The undersigned also sua sponte notes that even if Plaintiff demonstrated compliance with the SCRA, the Motion appears to contain other potential infirmities. For instance, Plaintiff does not appear to plausibly plead a nexus to interstate commerce sufficient to establish liability under the FLSA. See infra at 5-6 (discussing standards for individual and enterprise coverage under the FLSA).
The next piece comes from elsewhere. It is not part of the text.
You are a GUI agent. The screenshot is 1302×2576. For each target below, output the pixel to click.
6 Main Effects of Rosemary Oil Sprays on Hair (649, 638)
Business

In fact, the Complaint includes only the cursory allegation that “[d]uring the relevant time period, Defendant JANL's employees handled and/or worked upon goods that had been moved in or produced for commerce, including, but not limited to, ingredients such as flour, pasta, tomatoes, lettuce, olives, spinach, fish, beef, veal, and cheese.” ECF No. 1 ¶ 12. That sole, threadbare allegation is insufficient to meet the threshold for either individual or enterprise coverage under the FLSA. See Tene, 2024 WL 1270816, at *5 (“Plaintiff only asserts that Neuehaus ‘(i) has purchased goods, tools, and supplies for its business through the streams and channels of interstate commerce, and has had employees engaged in interstate commerce, and/ or in the production of goods intended for commerce, and handle, sell and otherwise work with goods and material that have been moved in or produced for commerce by any person[;] and (ii) has had annual gross volume of sales of not less than $500,000.00.' These conclusory allegations are no more than a rote recitation of the statutory language.”) (emphasis added).
IV. CONCLUSION
For the foregoing reasons, the undersigned recommends that Plaintiff's Motion be denied without prejudice.
V. OBJECTIONS
Pursuant to 28 U.S.C. § 636(b)(1) and Rule 72(b)(2), the parties shall have fourteen (14) days from service of this Report and Recommendation to file written objections. See also Fed.R.Civ.P. 6(a) & (d) (addressing computation of days). Any requests for an extension of time for filing objections must be directed to Judge Merle. FAILURE TO FILE TIMELY OBJECTIONS SHALL CONSTITUTE A WAIVER OF THOSE OBJECTIONS BOTH IN THE DISTRICT COURT AND ON LATER APPEAL TO THE UNITED STATES COURT OF APPEALS. See Thomas v. Arn, 474 U.S. 140, 154-55 (1985); Frydman v. Experian Info. Sols., Inc., 743 Fed.Appx. 486, 487 (2d Cir. 2018); McConnell v. ABC-Amega, Inc., 338 Fed.Appx. 24, 26 (2d Cir. 2009); F.D.I.C. v. Hillcrest Assocs., 66 F.3d 566, 569 (2d Cir. 1995).